1837395 – nwfilter fails trying to bind/unbind rules for tap device that was/is in use by a different domain

Bug 1837395 - nwfilter fails trying to bind/unbind rules for tap device that was/is in use by a different domain

Summary: nwfilter fails trying to bind/unbind rules for tap device that was/is in use ...

Keywords:
Status:	CLOSED ERRATA
Alias:	None
Product:	Red Hat Enterprise Linux Advanced Virtualization
Classification:	Red Hat
Component:	libvirt
Sub Component:
Version:	8.2
Hardware:	Unspecified
OS:	Unspecified
Priority:	unspecified
Severity:	unspecified
Target Milestone:	rc
Target Release:	8.3
Assignee:	Laine Stump
QA Contact:	yalzhang@redhat.com
Docs Contact:
URL:
Whiteboard:
Depends On:
Blocks:
TreeView+	depends on / blocked

Reported:	2020-05-19 12:38 UTC by David Vaanunu
Modified:	2021-10-25 08:00 UTC (History)
CC List:	14 users (show)
Fixed In Version:	libvirt-6.6.0-5.el8
Doc Type:	If docs needed, set a value
Doc Text:
Clone Of:
Clones:	1874304 1874308 (view as bug list)
Environment:
Last Closed:	2020-11-17 17:48:34 UTC
Type:	Bug
Target Upstream Version:
Embargoed:
Dependent Products:

Attachments	(Terms of Use)

Description David Vaanunu 2020-05-19 12:38:09 UTC

Description of problem:
While running VM migrate, few were failed.
Running 60Hrs test, 1200 iterations, 2 failures

Version-Release number of selected component (if applicable):

redhat-release-8.2-1.0.el8.x86_64
rhv-release-4.4.0-31-001.noarch
vdsm-4.40.13-1.el8ev.x86_64



How reproducible:

Running JMETER script, 1  thread

Steps to Reproduce:
1. Select VM
2. Select Host (Randomly)
3. Start Migrate

Actual results:

Have VM migrate failures

Expected results:

No Errors


Additional info:

vdsm.log.61: Log TimeStamp - 2020-05-15 01:46:05,809+0000 (vm_214)
vdsm.log.12: Log TimeStamp - 2020-05-17 02:34:15,550+0000 (vm_219)
MigrationErrors_4.4 - Engine ERRORS


https://drive.google.com/open?id=1Zj0UXSgpug61Dm3Rta_A88lIKJbN01sd

Comment 1 Ryan Barry 2020-05-20 01:13:53 UTC

Possibly worth a look, but a clean reproducer may be hard if it only happens .16% of the time

Comment 2 Milan Zamazal 2020-05-20 08:13:24 UTC

I can see the following errors in the log:

  libvirt.libvirtError: operation failed: binding 'vnet54' is already being removed

  libvirt.libvirtError: operation failed: binding 'vnet43' already exists

It looks like a race in networking code. The migrations don't seem to be initiated too fast after each other so it may be a real bug.

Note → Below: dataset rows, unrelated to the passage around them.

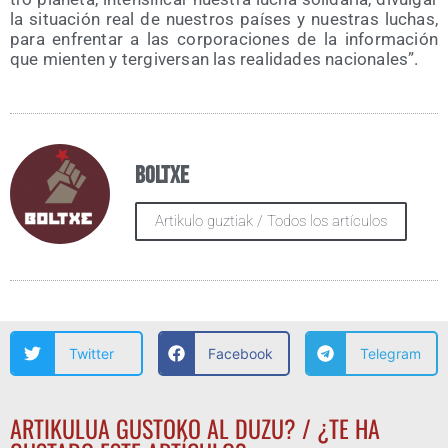
la situa­ción real de nues­tros paí­ses y nues­tras luchas,
para enfren­tar a las cor­po­ra­cio­nes de la infor­ma­ción
que mien­ten y ter­gi­ver­san las reali­da­des nacionales”.
Boltxe
Artikulo guztiak / Todos los artículos
Twitter
Facebook
Telegram
ARTIKULUA GUSTOKO AL DUZU? / ¿TE HA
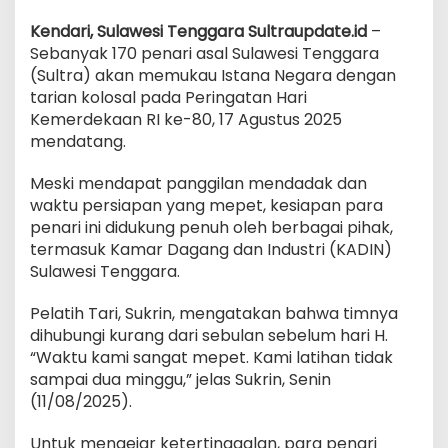
Negara
Kendari, Sulawesi Tenggara Sultraupdate.id
–
Sebanyak 170 penari asal Sulawesi Tenggara
(Sultra) akan memukau Istana Negara dengan
tarian kolosal pada Peringatan Hari
Kemerdekaan RI ke-80, 17 Agustus 2025
mendatang.
Meski mendapat panggilan mendadak dan
waktu persiapan yang mepet, kesiapan para
penari ini didukung penuh oleh berbagai pihak,
termasuk Kamar Dagang dan Industri (KADIN)
Sulawesi Tenggara.
Pelatih Tari, Sukrin, mengatakan bahwa timnya
dihubungi kurang dari sebulan sebelum hari H.
“Waktu kami sangat mepet. Kami latihan tidak
sampai dua minggu,” jelas Sukrin, Senin
(11/08/2025).
Untuk mengejar ketertinggalan, para penari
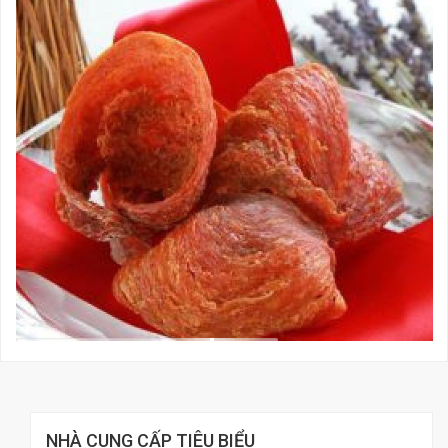
NHÀ CUNG CẤP TIÊU BIỂU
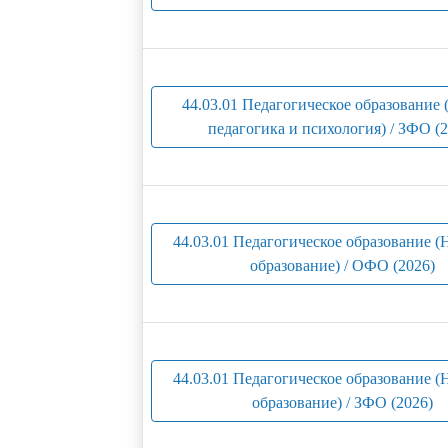
44.03.01 Педагогическое образование 
педагогика и психология) / ЗФО (2
44.03.01 Педагогическое образование (
образование) / ОФО (2026)
44.03.01 Педагогическое образование (
образование) / ЗФО (2026)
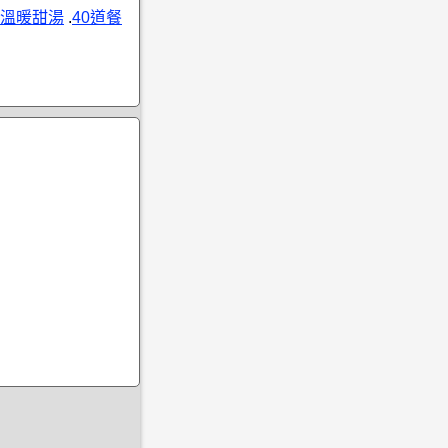
溫暖甜湯
.
40道餐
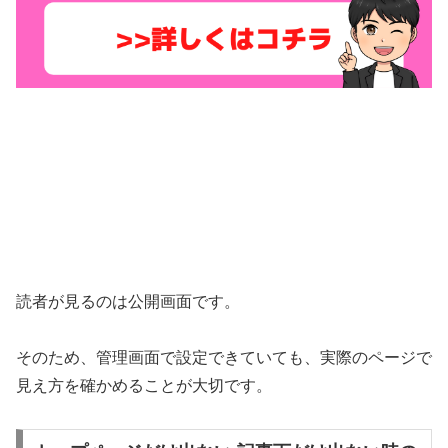
読者が見るのは公開画面です。
そのため、管理画面で設定できていても、実際のページで
見え方を確かめることが大切です。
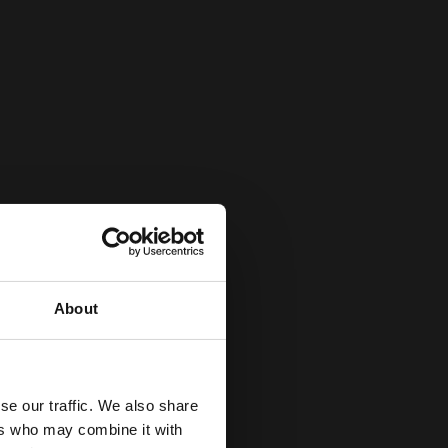
About
se our traffic. We also share
ers who may combine it with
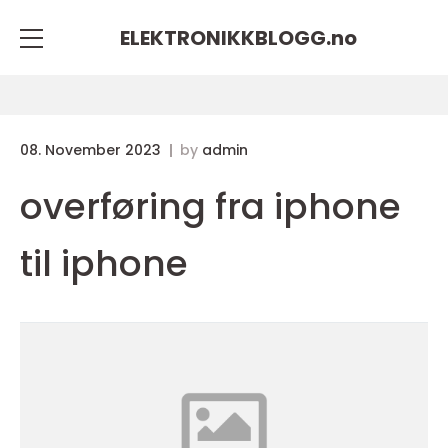
ELEKTRONIKKBLOGG.
no
08. November 2023
by
admin
overføring fra iphone
til iphone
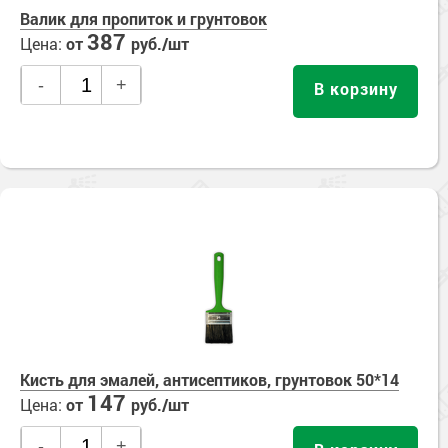
Валик для пропиток и грунтовок
387
Цена:
от
руб./шт
-
+
В корзину
Кисть для эмалей, антисептиков, грунтовок 50*14
147
Цена:
от
руб./шт
-
+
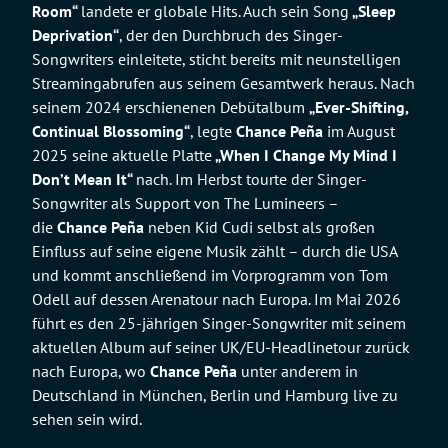
Room“
landete er globale Hits. Auch sein Song
„Sleep
Deprivation“
, der den Durchbruch des Singer-
Songwriters einleitete, sticht bereits mit neunstelligen
Streamingabrufen aus seinem Gesamtwerk heraus. Nach
seinem 2024 erschienenen Debütalbum
„Ever-Shifting,
Continual Blossoming“
, legte
Chance Peña
im August
2025 seine aktuelle Platte
„When I Change My Mind I
Don’t Mean It“
nach. Im Herbst tourte der Singer-
Songwriter als Support von The Lumineers –
die
Chance Peña
neben Kid Cudi selbst als großen
Einfluss auf seine eigene Musik zählt – durch die USA
und kommt anschließend im Vorprogramm von Tom
Odell auf dessen Arenatour nach Europa. Im Mai 2026
führt es den 25-jährigen Singer-Songwriter mit seinem
aktuellen Album auf seiner UK/EU-Headlinetour zurück
nach Europa, wo
Chance Peña
unter anderem in
Deutschland in München, Berlin und Hamburg live zu
sehen sein wird.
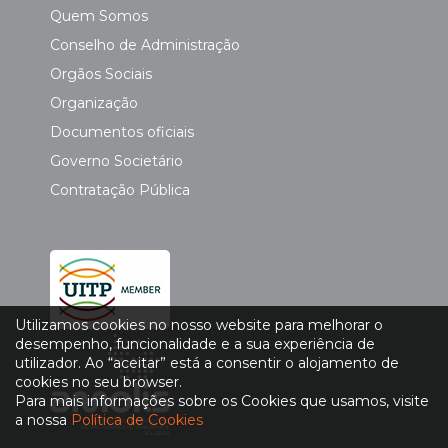
Quem Somos
Conselho de Administração
Orgãos Sociais
Organização
Documentos oficiais
Governo Societário
Contratação Pública
Utilizamos cookies no nosso website para melhorar o
desempenho, funcionalidade e a sua experiência de
utilizador. Ao “aceitar” está a consentir o alojamento de
cookies no seu browser.
Para mais informações sobre os Cookies que usamos, visite
a nossa
Política de Cookies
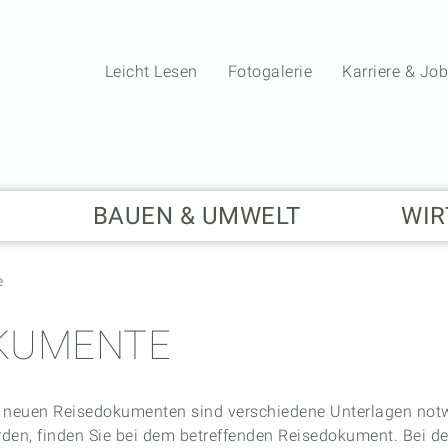
Leicht Lesen
Fotogalerie
Karriere & Jo
BAUEN & UMWELT
WIR
e
KUMENTE
n neuen Reisedokumenten sind verschiedene Unterlagen not
rden, finden Sie bei dem betreffenden Reisedokument. Bei d
20.05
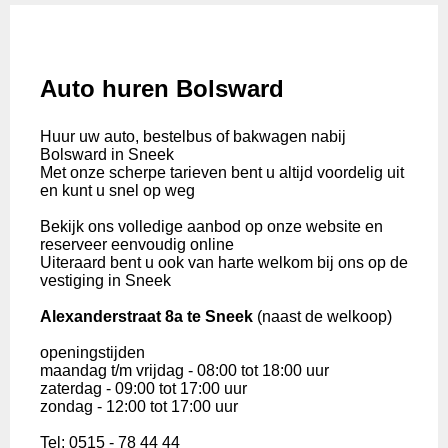
Auto huren Bolsward
Huur uw auto, bestelbus of bakwagen nabij
Bolsward in Sneek
Met onze scherpe tarieven bent u altijd voordelig uit
en kunt u snel op weg
Bekijk ons volledige aanbod op onze website en
reserveer eenvoudig online
Uiteraard bent u ook van harte welkom bij ons op de
vestiging in Sneek
Alexanderstraat 8a te Sneek
(naast de welkoop)
openingstijden
maandag t/m vrijdag - 08:00 tot 18:00 uur
zaterdag - 09:00 tot 17:00 uur
zondag - 12:00 tot 17:00 uur
Tel: 0515 - 78 44 44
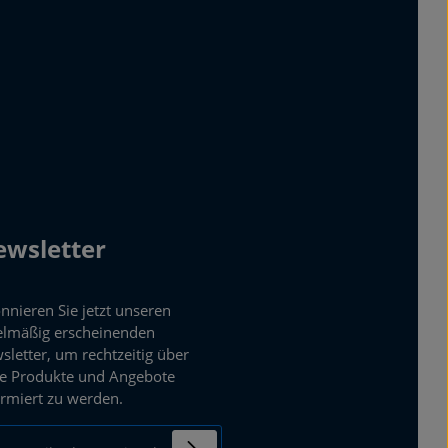
wsletter
nnieren Sie jetzt unseren
elmäßig erscheinenden
sletter, um rechtzeitig über
e Produkte und Angebote
ormiert zu werden.
ail-Adresse*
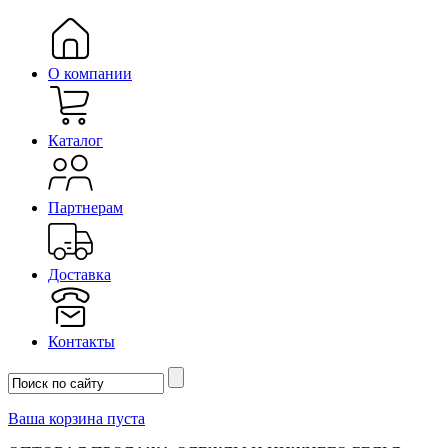
О компании
Каталог
Партнерам
Доставка
Контакты
Ваша корзина пуста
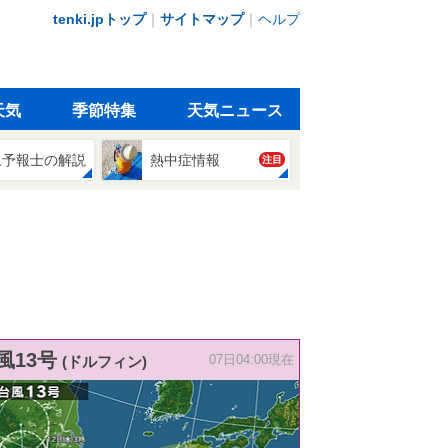
tenki.jpトップ
｜
サイトマップ
｜
ヘルプ
天気
季節特集
天気ニュース
象予報士の解説
熱中症情報
注目
風13号
(ドルフィン)
07日04:00現在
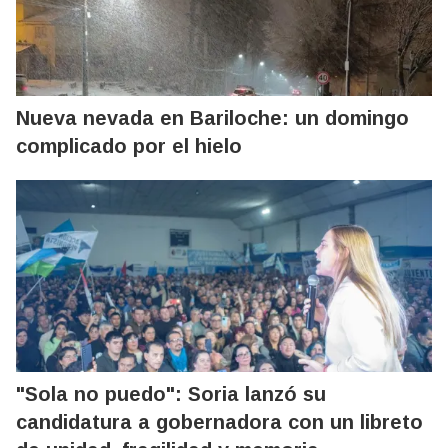
Nueva nevada en Bariloche: un domingo
complicado por el hielo
"Sola no puedo": Soria lanzó su
candidatura a gobernadora con un libreto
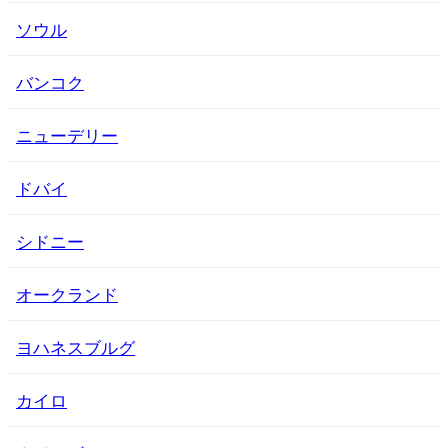
ソウル
バンコク
ニューデリー
ドバイ
シドニー
オークランド
ヨハネスブルグ
カイロ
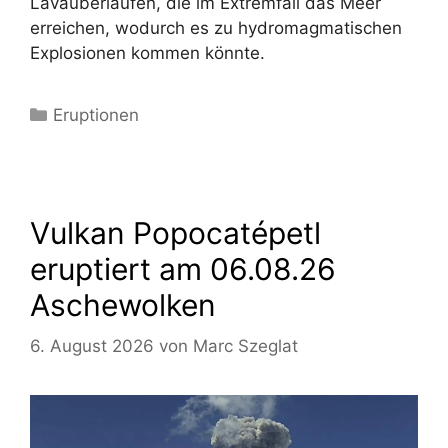
Lavaüberläufen, die im Extremfall das Meer
erreichen, wodurch es zu hydromagmatischen
Explosionen kommen könnte.
Kategorien
Eruptionen
Vulkan Popocatépetl
eruptiert am 06.08.26
Aschewolken
6. August 2026
von
Marc Szeglat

David, could you please provide the corresponding logs from the destinations so that we can see more info about the errors? (It's also often helpful to have DEBUG log level enabled.)

Comment 3 David Vaanunu 2020-05-20 15:10:11 UTC


Add vdsm.log.84.xz file. (Dest host for vm_219)

https://drive.google.com/open?id=1Zj0UXSgpug61Dm3Rta_A88lIKJbN01sd

Comment 4 Milan Zamazal 2020-05-20 16:58:45 UTC

Thank you, David. I can't see a migration error on the destination. There is VM.migrationCreate call and then these messages follow:

  2020-05-17 02:34:09,968+0000 INFO  (dhclient-monitor) [root] Received DHCP response: {'action': 'configure', 'iface': 'vnet54'} (dhclient_monitor:129)
  2020-05-17 02:34:09,970+0000 INFO  (dhclient-monitor) [root] Interface vnet54 is not a libvirt interface (dhclient_monitor:134)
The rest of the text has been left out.